- TASK STATEMENT -
Every line in the records below that holds "İngilizce" must be identified and copied.

WORKING DATA Block Start

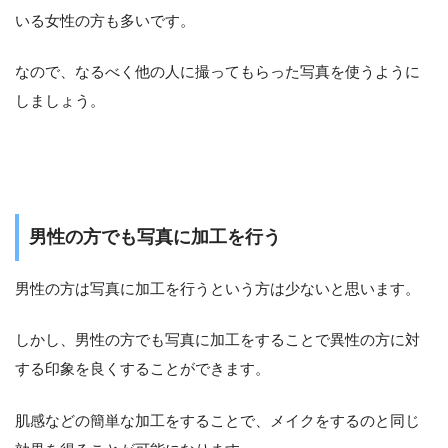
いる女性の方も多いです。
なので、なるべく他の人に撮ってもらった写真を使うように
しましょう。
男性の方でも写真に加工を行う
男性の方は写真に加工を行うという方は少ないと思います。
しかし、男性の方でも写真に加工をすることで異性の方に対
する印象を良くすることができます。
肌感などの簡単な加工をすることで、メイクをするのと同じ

WORKING DATA Block End
WORKING DATA Block Start

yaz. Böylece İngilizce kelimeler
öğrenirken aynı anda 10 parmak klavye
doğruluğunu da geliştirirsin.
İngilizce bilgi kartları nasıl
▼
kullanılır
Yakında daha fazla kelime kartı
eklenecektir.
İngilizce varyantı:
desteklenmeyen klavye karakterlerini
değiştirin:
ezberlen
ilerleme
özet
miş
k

WORKING DATA Block End

- EXERCISE RESULT -
yaz. Böylece İngilizce kelimeler
İngilizce bilgi kartları nasıl
İngilizce varyantı:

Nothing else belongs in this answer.